The weather was more and more often bleak. Often lean feral cats, beautiful little creatures with their pied or striped fur and green eyes, waited within sight of his campfire for the leavings of his meat, and came forward with sly, shy fierceness to carry off the bones he tossed them: their rodent prey was scarce now, hibernating through the cold. No beasts since the house of Fear had spoken to or bespoken him. The animals in the lovely, icy, lowland woods he was now crossing had never been tampered with, had never seen or scented man, perhaps. And as it fell farther and farther behind him he saw its strangeness more clearly, that house hidden in its peaceful valley, its very foundations alive with mice that squeaked in human speech, its people revealing a great knowledge, the truth-drug, and a barbaric ignorance. The Enemy had been there.

That the Enemy had ever been here was doubtful. Nobody had ever been here. Nobody ever would be. Jays screamed in the gray branches. Frost-rimed brown leaves crackled underfoot, the leaves of hundreds of autumns. A tall stag looked at Falk across a little meadow, motionless, questioning his right to be there.

"I won't shoot you. Bagged two hens this morning," Falk said.

The stag stared at him with the lordly self-possession of the speechless, and walked slowly off. Nothing feared Falk, here. Nothing spoke to him. He thought that in the end he might forget speech again and become as he had been, dumb, wild, unhuman. He had gone too far away from men and had come where the dumb creatures ruled and men had never come.

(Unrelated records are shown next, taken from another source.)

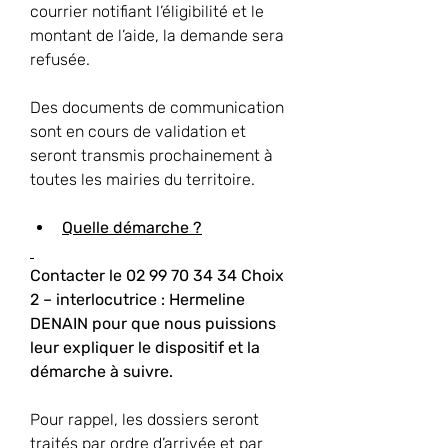
courrier notifiant l’éligibilité et le 
montant de l’aide, la demande sera 
refusée.
Des documents de communication 
sont en cours de validation et 
seront transmis prochainement à 
toutes les mairies du territoire.
Quelle démarche ?
Contacter le 02 99 70 34 34 Choix 
2 – interlocutrice : Hermeline 
DENAIN pour que nous puissions 
leur expliquer le dispositif et la 
démarche à suivre.
Pour rappel, les dossiers seront 
traités par ordre d’arrivée et par 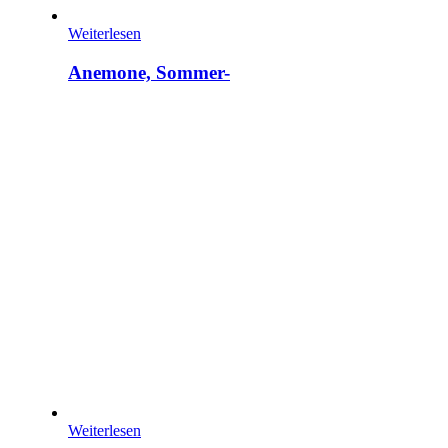
Weiterlesen
Anemone, Sommer-
Weiterlesen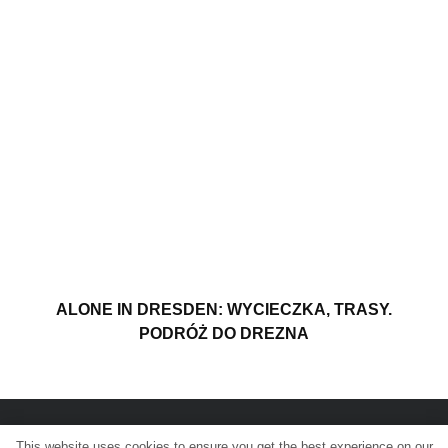
ALONE IN DRESDEN: WYCIECZKA, TRASY.
PODRÓŻ DO DREZNA
This website uses cookies to ensure you get the best experience on our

At the meadow's edge he stumbled over a stone, and on hands and knees read weatherworn letters carved in the half-buried block: CK O.

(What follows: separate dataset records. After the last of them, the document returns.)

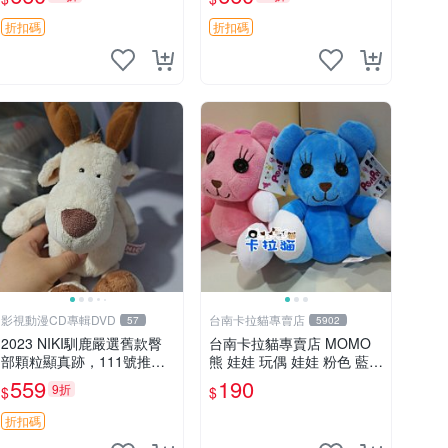
郵電熊 中古玩偶
吊牌收藏。藍鼻子小熊，值
得擁有 玩具 憶熊
折扣碼
折扣碼
影視動漫CD專輯DVD
台南卡拉貓專賣店
57
5902
2023 NIKI馴鹿嚴選舊款臀
台南卡拉貓專賣店 MOMO
部顆粒顯真跡，111號推薦
熊 娃娃 玩偶 娃娃 粉色 藍色
珍藏品 馴鹿 舊款 尾巴顆粒
2色分售
559
190
9折
$
$
折扣碼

Men had come here; had lived here. Under his feet, under the icy, hummocky terrain of leafless bush and naked tree, under the roots, there was a city. Only he had come to the city a millennium or two too late.

III

THE DAYS of which Falk kept no count had grown very short, and had perhaps already passed Year's End, the winter solstice. Though the weather was not so bad as it might have been in the years when the city had stood aboveground, this being a warmer meteorological cycle, still it was mostly bleak and gray. Snow fell often, not so thickly as to make the going hard, but enough to make Falk know that if he had not had his wintercloth clothing and sleeping-bag from Zove's House he would have suffered more than mere discomfort from the cold. The north wind blew so unwearyingly bitter that he tended always to be pushed a little southwards by it, picking the way south of west when there was a choice, rather than face into the wind.

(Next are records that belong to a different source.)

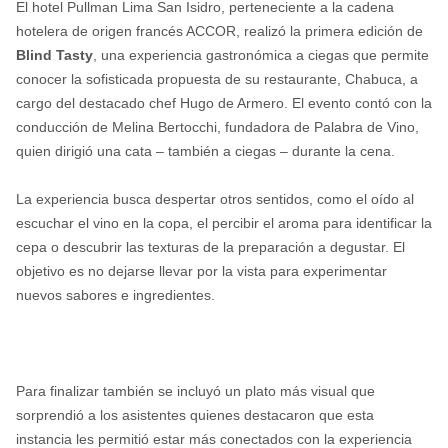
El hotel Pullman Lima San Isidro, perteneciente a la cadena
hotelera de origen francés ACCOR, realizó la primera edición de
Blind Tasty
, una experiencia gastronómica a ciegas que permite
conocer la sofisticada propuesta de su restaurante, Chabuca, a
cargo del destacado chef Hugo de Armero. El evento contó con la
conducción de Melina Bertocchi, fundadora de Palabra de Vino,
quien dirigió una cata – también a ciegas – durante la cena.
La experiencia busca despertar otros sentidos, como el oído al
escuchar el vino en la copa, el percibir el aroma para identificar la
cepa o descubrir las texturas de la preparación a degustar. El
objetivo es no dejarse llevar por la vista para experimentar
nuevos sabores e ingredientes.
Para finalizar también se incluyó un plato más visual que
sorprendió a los asistentes quienes destacaron que esta
instancia les permitió estar más conectados con la experiencia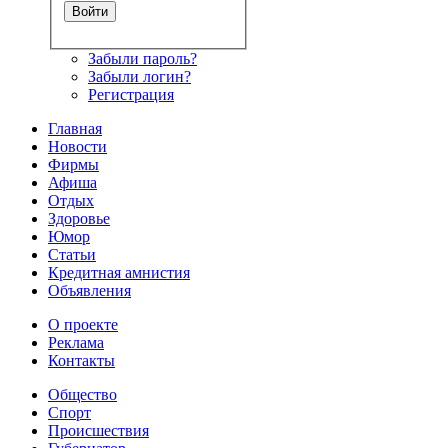
Забыли пароль?
Забыли логин?
Регистрация
Главная
Новости
Фирмы
Афиша
Отдых
Здоровье
Юмор
Статьи
Кредитная амнистия
Объявления
О проекте
Реклама
Контакты
Общество
Спорт
Происшествия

In the dark wretched afternoon of one day of sleet and rain he came slogging down a south-trending stream-valley, struggling through thick brambly undergrowth over rocky, muddy ground. All at once the brush thinned out, and he was brought to a sudden halt. Before him lay a great river, dully shining, peppered with rain. Rainy mist half obscured the low farther bank. He was awed by the breadth, the majesty of this great silent westward drive of dark water under the low sky. At first he thought it must be the Inland River, one of the few landmarks of the inner continent known by rumor to the eastern Forest Houses; but that was said to run south marking the western edge of the kingdom of the trees. Surely it was a tributary of the Inland River, then. He followed it, for that reason, and because it kept him out of the high hills and provided both water and good hunting; moreover it was pleasant to have, sometimes, a sandy shore for a path, with the open sky overhead instead of the everlasting leafless darkness of branches. So following the river he went west by south through a rolling land of woods, all cold and still and colorless in the grip of winter.